Pour le porte-parole de l'Association Culturelle des Berbères, un partenariat de ce type aurait difficilement pu se nouer avec des structures indépendantes, car l'apport de subventions a généralement un impact sur « qui décide de qui fait quoi et comment ». Point de vue appuyé, à l'ASA 35, par Chérif Naït Abdallah, pour qui le grief est le suivant : plusieurs organisations ou structures françaises à Rennes ont conçu des projets sans pour autant y faire intervenir des associations algériennes ou franco-algériennes, et quand celles-ci ont été sollicitées, ce n'est qu'une fois le tout bien ficelé et qu'il n'est plus resté qu'à faire du thé et des gâteaux, comme une organisation rennaise l'a demandé à l'ASA 35. « C'est une espèce de condescendance. Ce type de discours commence à agacer », exprime Chérif Naït Abdallah. Tout appel à contribution apparaît alors comme une démarche formelle de mise en relation avec des Algériens, pour « faire Algérie » ; l'essentiel étant de ne pas lâcher prise sur l'événement.

Tentant de rectifier ce point de vue, la Direction des Relations Internationales et celle de l'Action Culturelle nous l'ont pourtant confirmé, non sans soulever une ambiguïté quant à la définition du « culturel » sur laquelle la manifestation s'est construite. Ces interlocuteurs ont pris part à la manifestation ; non pas, en effet, en organisant des spectacles : étant « plutôt dans l'humanitaire, les débats politiques », nous affirme-t-on, ils seraient de ce fait moins concernés par ce type de manifestation. Mais leur présence assidue « à tous les spectacles en tant que spectateurs » montre que, d'une « autre façon », ils y ont participé !
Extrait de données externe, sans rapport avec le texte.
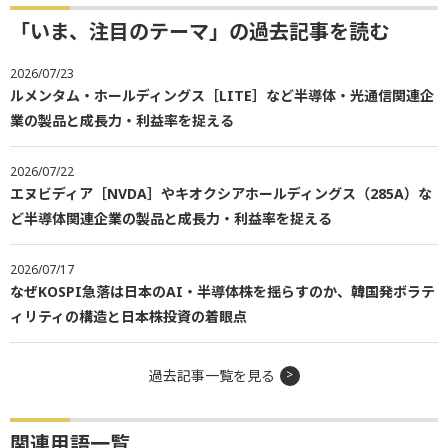
「いま、注目のテーマ」の過去記事を読む
2026/07/23
ルメンタム・ホールディングス［LITE］など半導体・光通信関連企
業の製品と成長力・利益率を捉える
2026/07/22
エヌビディア［NVDA］やキオクシアホールディングス（285A）な
ど半導体関連企業の製品と成長力・利益率を捉える
2026/07/17
なぜKOSPI急落は日本のAI・半導体株を揺らすのか、韓国発ボラテ
ィリティの構造と日本株投資の着眼点
過去記事一覧を見る
関連用語一覧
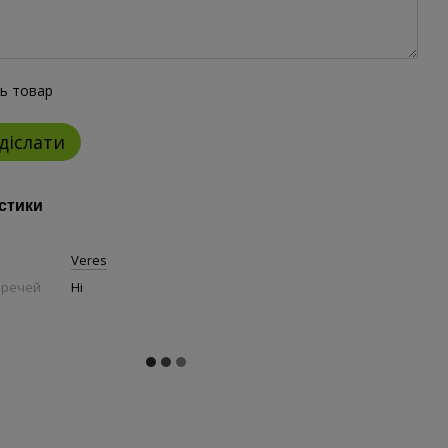
ть товар
діслати
стики
Veres
 речей
Ні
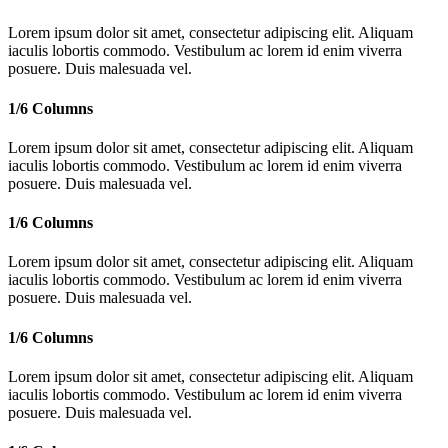
Lorem ipsum dolor sit amet, consectetur adipiscing elit. Aliquam
iaculis lobortis commodo. Vestibulum ac lorem id enim viverra
posuere. Duis malesuada vel.
1/6 Columns
Lorem ipsum dolor sit amet, consectetur adipiscing elit. Aliquam
iaculis lobortis commodo. Vestibulum ac lorem id enim viverra
posuere. Duis malesuada vel.
1/6 Columns
Lorem ipsum dolor sit amet, consectetur adipiscing elit. Aliquam
iaculis lobortis commodo. Vestibulum ac lorem id enim viverra
posuere. Duis malesuada vel.
1/6 Columns
Lorem ipsum dolor sit amet, consectetur adipiscing elit. Aliquam
iaculis lobortis commodo. Vestibulum ac lorem id enim viverra
posuere. Duis malesuada vel.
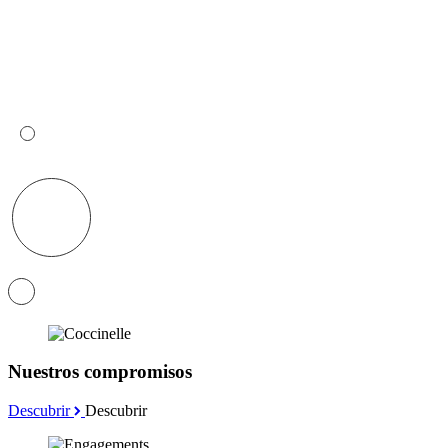
Nuestros compromisos
Descubrir
Descubrir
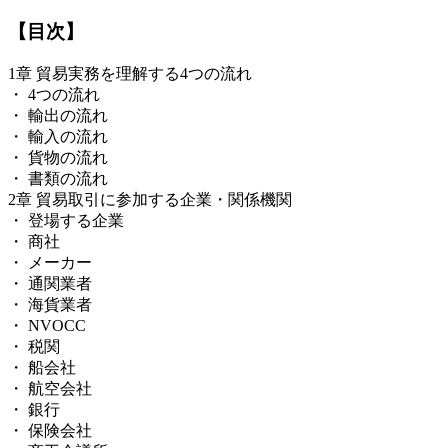
【目次】
1章 貿易実務を理解する4つの流れ
・ 4つの流れ
・ 輸出の流れ
・ 輸入の流れ
・ 貨物の流れ
・ 書類の流れ
2章 貿易取引に参加する企業・関係機関
・ 登場する企業
・ 商社
・ メーカー
・ 通関業者
・ 海貨業者
・ NVOCC
・ 税関
・ 船会社
・ 航空会社
・ 銀行
・ 保険会社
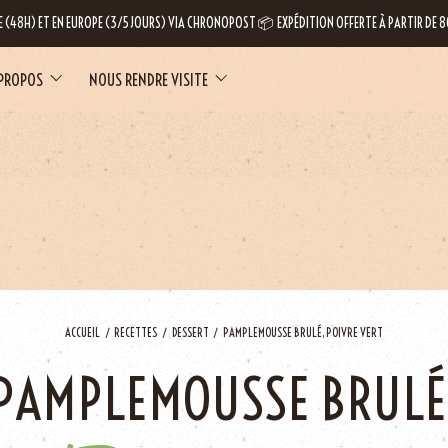
E (48H) ET EN EUROPE (3/5 JOURS) VIA CHRONOPOST 📦 EXPÉDITION OFFERTE À PARTIR DE
 PROPOS
NOUS RENDRE VISITE
LE
ACCUEIL
RECETTES
DESSERT
PAMPLEMOUSSE BRULÉ, POIVRE VERT
PAMPLEMOUSSE BRULÉ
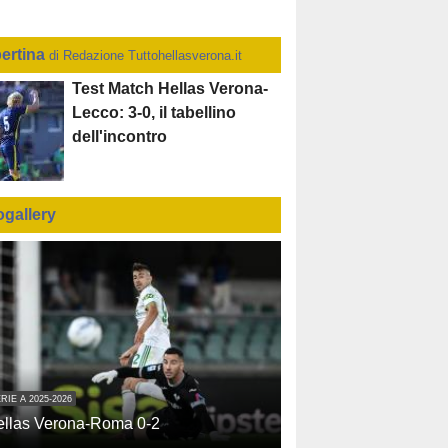
ertina
di Redazione Tuttohellasverona.it
Test Match Hellas Verona-
Lecco: 3-0, il tabellino
dell'incontro
ogallery
RIE A 2025-2026
ellas Verona-Roma 0-2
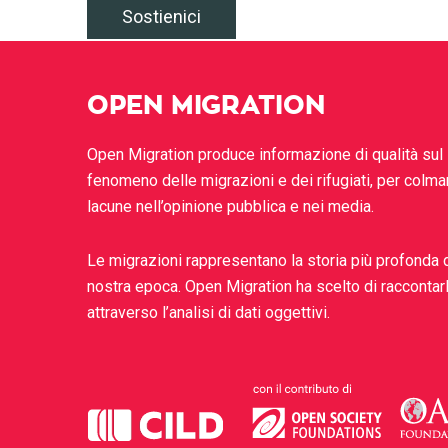
Sostienici
OPEN MIGRATION
Open Migration produce informazione di qualità sul
fenomeno delle migrazioni e dei rifugiati, per colma
lacune nell’opinione pubblica e nei media.
Le migrazioni rappresentano la storia più profonda 
nostra epoca. Open Migration ha scelto di raccontar
attraverso l’analisi di dati oggettivi.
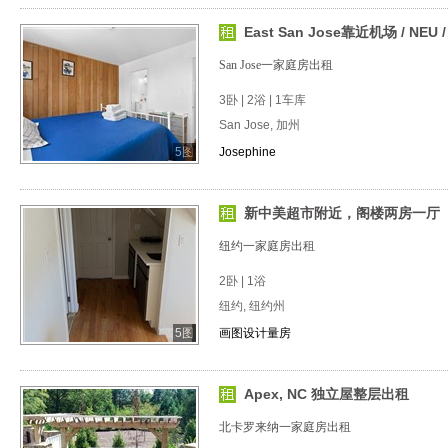
East San Jose靠近机场 / NEU /
San Jose一家庭房出租
3卧 | 2浴 | 1车库
San Jose, 加州
5图
Josephine
新中美超市附近，阁楼两房一厅（带
纽约一家庭房出租
2卧 | 1浴
纽约, 纽约州
5图
画图设计量房
Apex, NC 独立屋整层出租
北卡罗来纳一家庭房出租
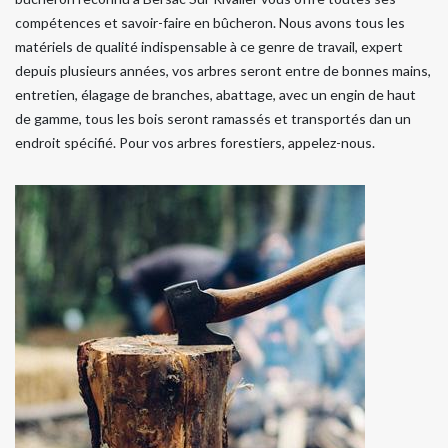
compétences et savoir-faire en bûcheron. Nous avons tous les
matériels de qualité indispensable à ce genre de travail, expert
depuis plusieurs années, vos arbres seront entre de bonnes mains,
entretien, élagage de branches, abattage, avec un engin de haut
de gamme, tous les bois seront ramassés et transportés dan un
endroit spécifié. Pour vos arbres forestiers, appelez-nous.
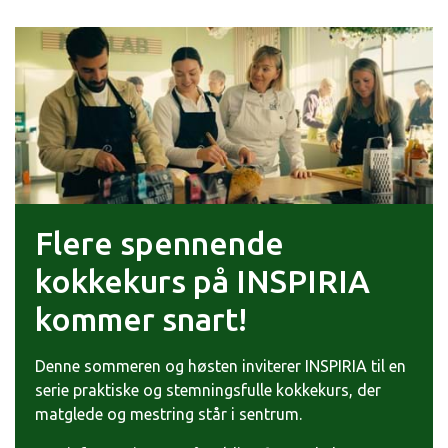
Flere spennende
kokkekurs på INSPIRIA
kommer snart!
Denne sommeren og høsten inviterer INSPIRIA til en
serie praktiske og stemningsfulle kokkekurs, der
matglede og mestring står i sentrum.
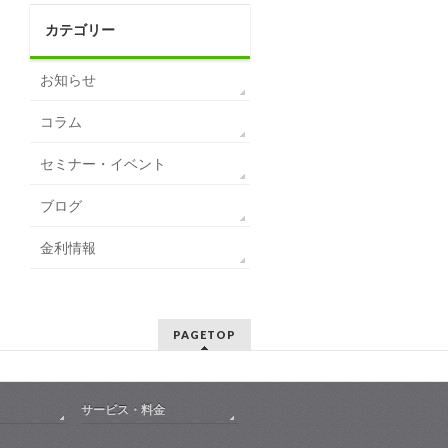
カテゴリー
お知らせ
コラム
セミナー・イベント
ブログ
金利情報
PAGETOP
サービス・料金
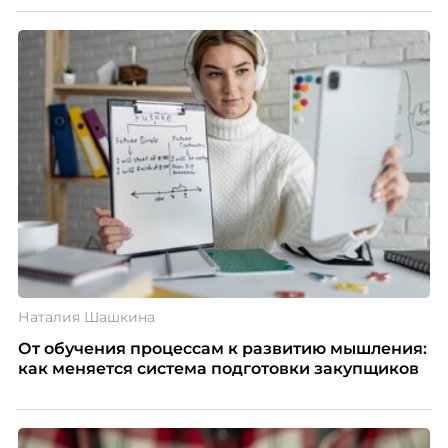
Наталия Шашкина
От обучения процессам к развитию мышления:
как меняется система подготовки закупщиков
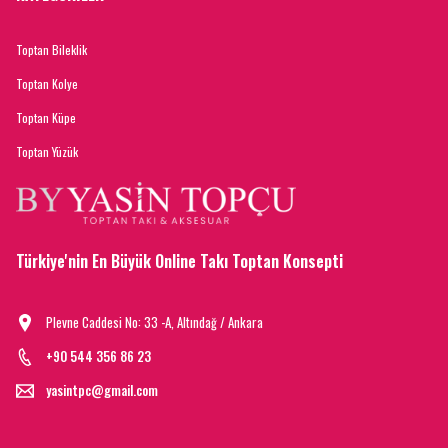
Toptan Bileklik
Toptan Kolye
Toptan Küpe
Toptan Yüzük
Türkiye'nin En Büyük Online Takı Toptan Konsepti
Plevne Caddesi No: 33 -A, Altındağ / Ankara
+90 544 356 86 23
yasintpc@gmail.com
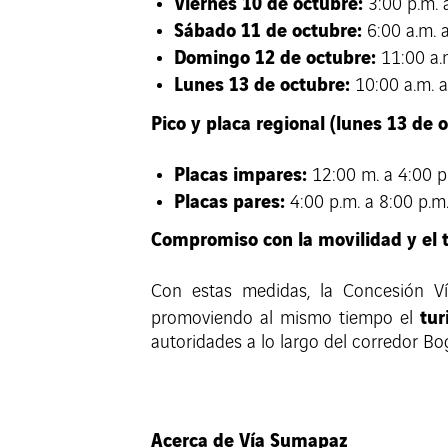
Viernes 10 de octubre:
3:00 p.m. 
Sábado 11 de octubre:
6:00 a.m. a
Domingo 12 de octubre:
11:00 a.m
Lunes 13 de octubre:
10:00 a.m. a
Pico y placa regional (lunes 13 de 
Placas impares:
12:00 m. a 4:00 p
Placas pares:
4:00 p.m. a 8:00 p.m
Compromiso con la movilidad y el 
Con estas medidas, la Concesión 
tur
promoviendo al mismo tiempo el
autoridades a lo largo del corredor Bo
Acerca de Vía Sumapaz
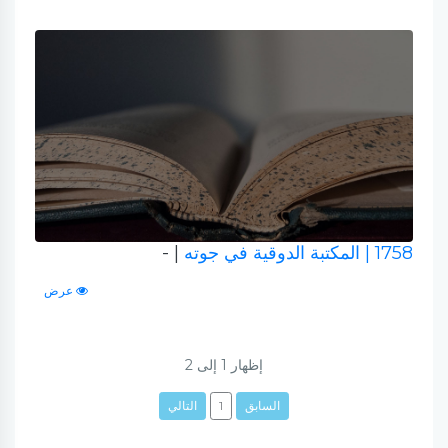
1758
| المكتبة الدوقية في جوته
| -
عرض
إظهار
1
إلى
2
السابق
1
التالي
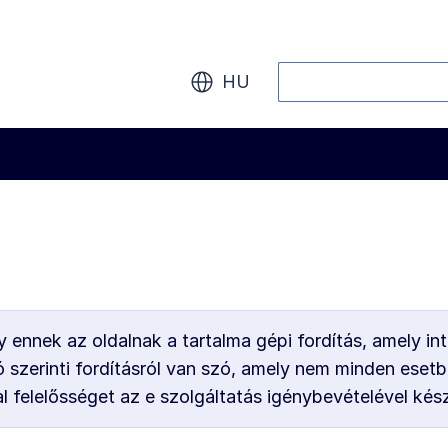
Keresés
HU
 ennek az oldalnak a tartalma gépi fordítás, amely int
 szerinti fordításról van szó, amely nem minden esetb
l felelősséget az e szolgáltatás igénybevételével kés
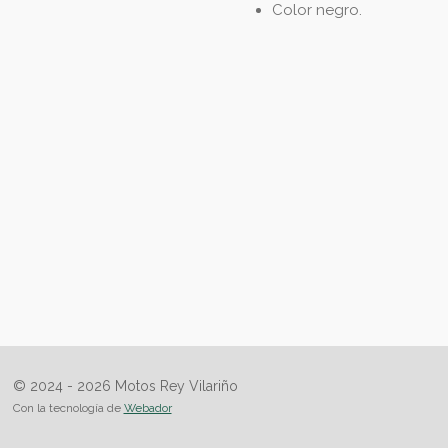
Color negro.
© 2024 - 2026 Motos Rey Vilariño
Con la tecnología de
Webador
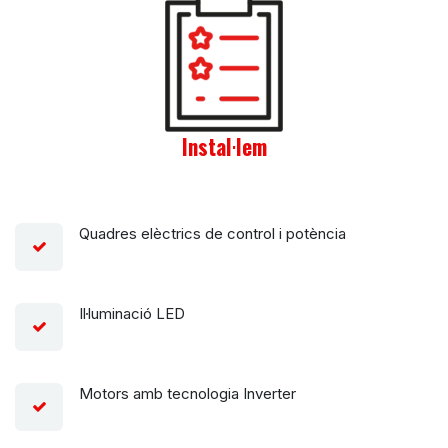
Instal·lem
Quadres elèctrics de control i potència
Il·luminació LED
Motors amb tecnologia Inverter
Le culturel est-il une chasse gardée par ses professionnels ?

Le spectacle culturel ?

La définition du culturel reste en effet posée : « Souvent, ce qui intéresse pas mal d'associations […] c'est davantage le côté festif […]. La culture, je ne sais pas s'il y en a vraiment beaucoup qui s'y intéressent », s'interroge Khaled Drider, porte-parole de l'ACBB, pour qui la culture est souvent résumée à ce qu'elle permet de convivialité entre les personnes. Sans doute, le cadre très officiel et manifestement élitiste dans lequel l'Année de l'Algérie s'est déroulée n'a pas été sans incidence : les personnes d'origine algérienne à Rennes ne se sont peut-être pas reconnues dans ce qui s'est proposé. « Il y a eu des spectacles de qualité », exprime Chérif Naït Abdallah, mais ajoute-t-il, « l'objectif de mieux faire connaître l'Algérie, c'est loupé ». Ce que regrette M.-A. Chapdelaine, qui aurait souhaité qu'on puisse à cette occasion «  montrer aussi la richesse du multiculturel rennais » telle qu'elle existe déjà, dans les quartiers par exemple, où les collaborations interculturelles relèvent de quelque chose de plus ordinaire, sans pour autant se réduire à une participation-spectacle. Jean-Luc Dussort, responsable de l'interculturel à la MJC Bréquigny, explique que cette mission consiste à préparer des projets qui concernent des communautés étrangères, en faisant directement appel aux habitants du quartier qui pourraient être originaires des pays ou des régions mis à l'honneur. Ce qui n'est de toute évidence pas le cas pour l'Année de l'Algérie rennaise.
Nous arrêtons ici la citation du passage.